Old Ramanujan approximation:

$$\begin{array}{r|rr} n&\text{actual }n!&\text{Old Ramanujan approximation}\\\hline 0&1&1.005513858315898906334685\\ 1&1&1.000283346113497298280502\\ 2&2&2.000066137639113675155990\\ 3&6&6.000048293969899370824935\\ 4&24&24.000067662060676644042510\\ 5&120&120.000147065856635128019467\\ 6&720&720.000442402580258517644894\\ 7&5040&5040.001717876125295382828871\\ 8&40320&40320.008220460028928349902077\\ 9&362880&362880.046912269278701001557543\\ 10&3628800&3628800.311612606631103904381528\\ 11&39916800&39916802.364768173672637433190699\end{array}$$

New Ramanujan approximation:

$$\begin{array}{r|rr} n&\text{actual }n!&\text{New Ramanujan approximation}\\\hline 0&1&1\\ 1&1&1.000269507969642134171580\\ 2&2&2.000061741699989886660850\\ 3&6&6.0000440521341150228558159\\ 4&24&24.000060201780527149890347\\ 5&120&120.00012748634469514287008\\ 6&720&720.000373279217731143498611\\ 7&5040&5040.00140952823029378963784\\ 8&40320&40320.0065531124912329858538\\ 9&362880&362880.036299640411270243050\\ 10&3628800&3628800.23381599868447296934\\ 11&39916800&39916801.7188944492554382834\end{array}$$

Comparing these 2 tables shows that having $x(n)=\frac{1}{\pi^3}$ has had a miniscule yet impactful effect on the approximation, getting it closer to the exact value of $n!$.

Now, I will start the 2 sub-investigations and their respective results: adding an additional value to $x(n)$ and expanding upon Brian Fink's work. (TBD at a later date.)

All text in italics are either notes or thoughts.

Update 1: After a few months, nothing. However, I've just come across a nice way to write the approximation without tweaking it.

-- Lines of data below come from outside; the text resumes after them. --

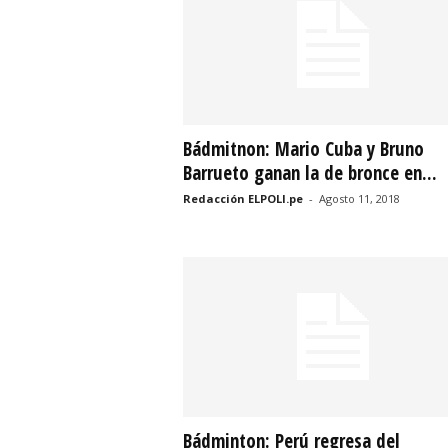
r
t
i
Bádmitnon: Mario Cuba y Bruno
v
Barrueto ganan la de bronce en...
o
Redacción ELPOLI.pe
-
Agosto 11, 2018
Bádminton: Perú regresa del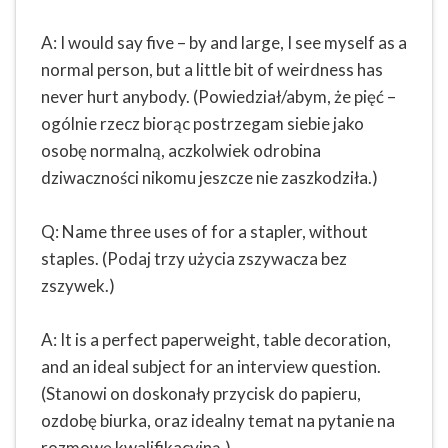
A: I would say five – by and large, I see myself as a
normal person, but a little bit of weirdness has
never hurt anybody. (Powiedział/abym, że pięć –
ogólnie rzecz biorąc postrzegam siebie jako
osobę normalną, aczkolwiek odrobina
dziwaczności nikomu jeszcze nie zaszkodziła.)
Q: Name three uses of for a stapler, without
staples. (Podaj trzy użycia zszywacza bez
zszywek.)
A: It is a perfect paperweight, table decoration,
and an ideal subject for an interview question.
(Stanowi on doskonały przycisk do papieru,
ozdobę biurka, oraz idealny temat na pytanie na
rozmowę kwalifikacyjną.)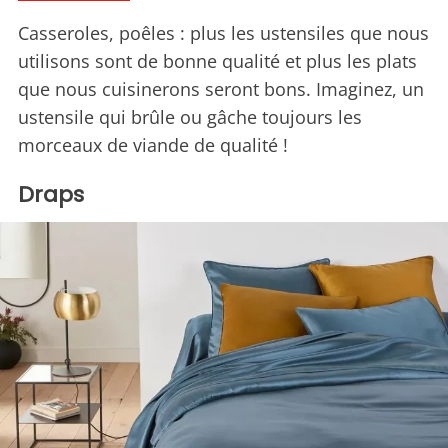
Casseroles, poêles : plus les ustensiles que nous
utilisons sont de bonne qualité et plus les plats
que nous cuisinerons seront bons. Imaginez, un
ustensile qui brûle ou gâche toujours les
morceaux de viande de qualité !
Draps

It's as follows:

$$\fbox{$n! \approx \sqrt{\pi} \left(\frac{n}{e}\right)^n \sqrt[6]{\left(2n+\frac{1}{3}\right)^3 +\frac{n}{3}-\frac{1}{270}}$}\tag3$$

If you wish to tweak the formula in $(3)$ , then just replace $\frac{1}{270}$ with $a$ .

In that case, the formula becomes:

$$\fbox{$n! \approx \sqrt{\pi} \left(\frac{n}{e}\right)^n \sqrt[6]{\left(2n+\frac{1}{3}\right)^3 +\frac{n}{3}-a}$}\tag4$$

with $a$ satisfying the inequality: $\frac{73}{2700} \leq a \leq \frac{1}{270}$ .

Edits and suggestions to this post are welcome.